Exercise requirements: Without including the pictures, copy out every line below.

Source data:
◆ ◆ ◆ ◆ ◆

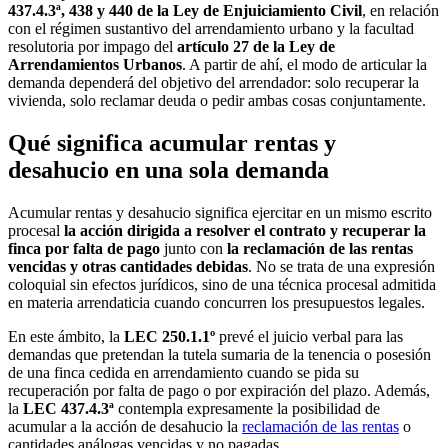
437.4.3ª, 438 y 440 de la Ley de Enjuiciamiento Civil
, en relación
con el régimen sustantivo del arrendamiento urbano y la facultad
resolutoria por impago del
artículo 27 de la Ley de
Arrendamientos Urbanos
. A partir de ahí, el modo de articular la
demanda dependerá del objetivo del arrendador: solo recuperar la
vivienda, solo reclamar deuda o pedir ambas cosas conjuntamente.
Qué significa acumular rentas y
desahucio en una sola demanda
Acumular rentas y desahucio significa ejercitar en un mismo escrito
procesal
la acción dirigida a resolver el contrato y recuperar la
finca por falta de pago
junto con
la reclamación de las rentas
vencidas y otras cantidades debidas
. No se trata de una expresión
coloquial sin efectos jurídicos, sino de una técnica procesal admitida
en materia arrendaticia cuando concurren los presupuestos legales.
En este ámbito, la
LEC 250.1.1º
prevé el juicio verbal para las
demandas que pretendan la tutela sumaria de la tenencia o posesión
de una finca cedida en arrendamiento cuando se pida su
recuperación por falta de pago o por expiración del plazo. Además,
la
LEC 437.4.3ª
contempla expresamente la posibilidad de
acumular a la acción de desahucio la
reclamación de las rentas
o
cantidades análogas vencidas y no pagadas.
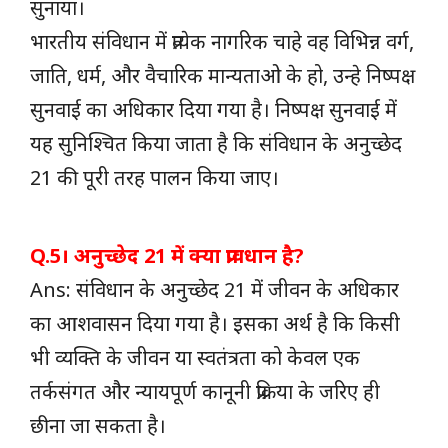
सुनाया।
भारतीय संविधान में प्रत्येक नागरिक चाहे वह विभिन्न वर्ग,
जाति, धर्म, और वैचारिक मान्यताओ के हो, उन्हे निष्पक्ष
सुनवाई का अधिकार दिया गया है। निष्पक्ष सुनवाई में
यह सुनिश्चित किया जाता है कि संविधान के अनुच्छेद
21 की पूरी तरह पालन किया जाए।
Q.5। अनुच्छेद 21 में क्या प्रावधान है?
Ans: संविधान के अनुच्छेद 21 में जीवन के अधिकार
का आशवासन दिया गया है। इसका अर्थ है कि किसी
भी व्यक्ति के जीवन या स्वतंत्रता को केवल एक
तर्कसंगत और न्यायपूर्ण कानूनी प्रक्रिया के जरिए ही
छीना जा सकता है।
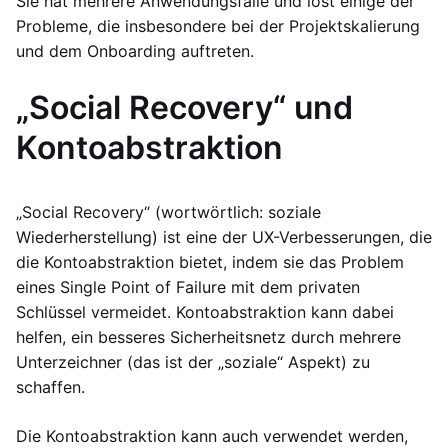
Sie hat mehrere Anwendungsfälle und löst einige der
Probleme, die insbesondere bei der Projektskalierung
und dem Onboarding auftreten.
„Social Recovery“ und
Kontoabstraktion
„Social Recovery“ (wortwörtlich: soziale
Wiederherstellung) ist eine der UX-Verbesserungen, die
die Kontoabstraktion bietet, indem sie das Problem
eines Single Point of Failure mit dem privaten
Schlüssel vermeidet. Kontoabstraktion kann dabei
helfen, ein besseres Sicherheitsnetz durch mehrere
Unterzeichner (das ist der „soziale“ Aspekt) zu
schaffen.
Die Kontoabstraktion kann auch verwendet werden,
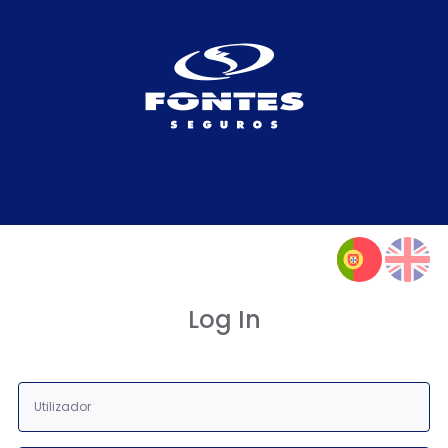
Log In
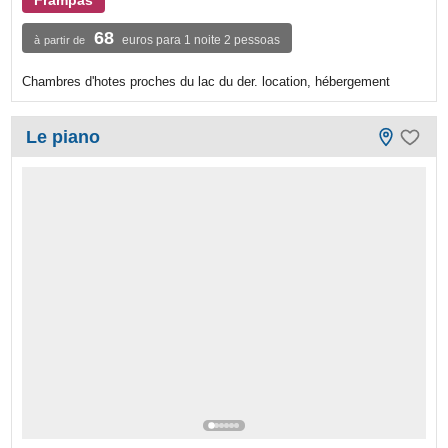
68
euros para 1 noite 2 pessoas
à partir de
Chambres d'hotes proches du lac du der. location, hébergement
Le piano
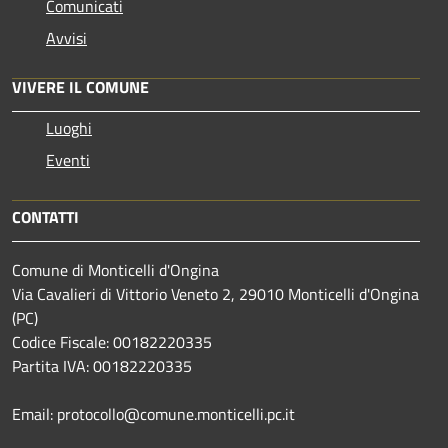
Comunicati
Avvisi
VIVERE IL COMUNE
Luoghi
Eventi
CONTATTI
Comune di Monticelli d'Ongina
Via Cavalieri di Vittorio Veneto 2, 29010 Monticelli d'Ongina
(PC)
Codice Fiscale: 00182220335
Partita IVA: 00182220335
Email: protocollo@comune.monticelli.pc.it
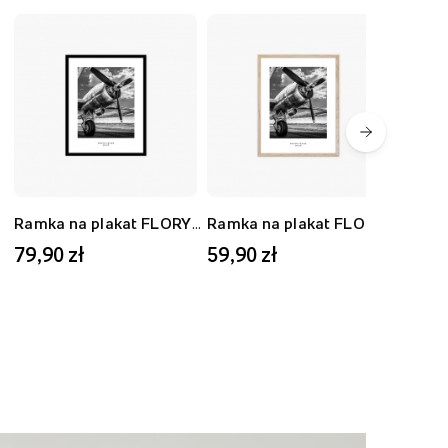
Ramka na plakat FLORYDA AK, czarny, 40x50 cm
Ramka na plakat FLORYDA AD, dębowy, 30x40 cm
79,90 zł
59,90 zł
59,9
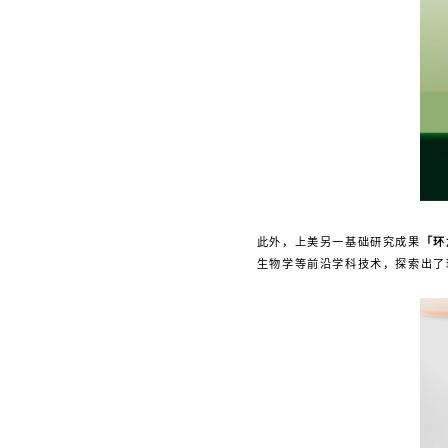
此外，上美另一基础研究成果
「环
生物学等前沿学科技术，探索出了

◆ ◆ ◆ ◆ ◆

Expected answer:
437.4.3ª, 438 y 440 de la Ley de Enjuiciamiento Civil
, en relación
con el régimen sustantivo del arrendamiento urbano y la facultad
resolutoria por impago del
artículo 27 de la Ley de
Arrendamientos Urbanos
. A partir de ahí, el modo de articular la
demanda dependerá del objetivo del arrendador: solo recuperar la
vivienda, solo reclamar deuda o pedir ambas cosas conjuntamente.
Qué significa acumular rentas y
desahucio en una sola demanda
Acumular rentas y desahucio significa ejercitar en un mismo escrito
procesal
la acción dirigida a resolver el contrato y recuperar la
finca por falta de pago
junto con
la reclamación de las rentas
vencidas y otras cantidades debidas
. No se trata de una expresión
coloquial sin efectos jurídicos, sino de una técnica procesal admitida
en materia arrendaticia cuando concurren los presupuestos legales.
En este ámbito, la
LEC 250.1.1º
prevé el juicio verbal para las
demandas que pretendan la tutela sumaria de la tenencia o posesión
de una finca cedida en arrendamiento cuando se pida su
recuperación por falta de pago o por expiración del plazo. Además,
la
LEC 437.4.3ª
contempla expresamente la posibilidad de
acumular a la acción de desahucio la
reclamación de las rentas
o
cantidades análogas vencidas y no pagadas.
सुनाया।
भारतीय संविधान में प्रत्येक नागरिक चाहे वह विभिन्न वर्ग,
जाति, धर्म, और वैचारिक मान्यताओ के हो, उन्हे निष्पक्ष
सुनवाई का अधिकार दिया गया है। निष्पक्ष सुनवाई में
यह सुनिश्चित किया जाता है कि संविधान के अनुच्छेद
21 की पूरी तरह पालन किया जाए।
Q.5। अनुच्छेद 21 में क्या प्रावधान है?
Ans: संविधान के अनुच्छेद 21 में जीवन के अधिकार
का आशवासन दिया गया है। इसका अर्थ है कि किसी
भी व्यक्ति के जीवन या स्वतंत्रता को केवल एक
तर्कसंगत और न्यायपूर्ण कानूनी प्रक्रिया के जरिए ही
छीना जा सकता है।
Sie hat mehrere Anwendungsfälle und löst einige der
Probleme, die insbesondere bei der Projektskalierung
und dem Onboarding auftreten.
„Social Recovery“ und
Kontoabstraktion
„Social Recovery“ (wortwörtlich: soziale
Wiederherstellung) ist eine der UX-Verbesserungen, die
die Kontoabstraktion bietet, indem sie das Problem
eines Single Point of Failure mit dem privaten
Schlüssel vermeidet. Kontoabstraktion kann dabei
helfen, ein besseres Sicherheitsnetz durch mehrere
Unterzeichner (das ist der „soziale“ Aspekt) zu
schaffen.
Die Kontoabstraktion kann auch verwendet werden,
Log In
68
euros para 1 noite 2 pessoas
à partir de
Chambres d'hotes proches du lac du der. location, hébergement
Le piano
Comunicati
Avvisi
VIVERE IL COMUNE
Luoghi
Eventi
CONTATTI
Comune di Monticelli d'Ongina
Via Cavalieri di Vittorio Veneto 2, 29010 Monticelli d'Ongina
(PC)
Codice Fiscale: 00182220335
Partita IVA: 00182220335
Email: protocollo@comune.monticelli.pc.it
Ramka na plakat FLORYDA AK, czarny, 40x50 cm
Ramka na plakat FLORYDA AD, dębowy, 30x40 cm
79,90 zł
59,90 zł
59,9
此外，上美另一基础研究成果
「环
生物学等前沿学科技术，探索出了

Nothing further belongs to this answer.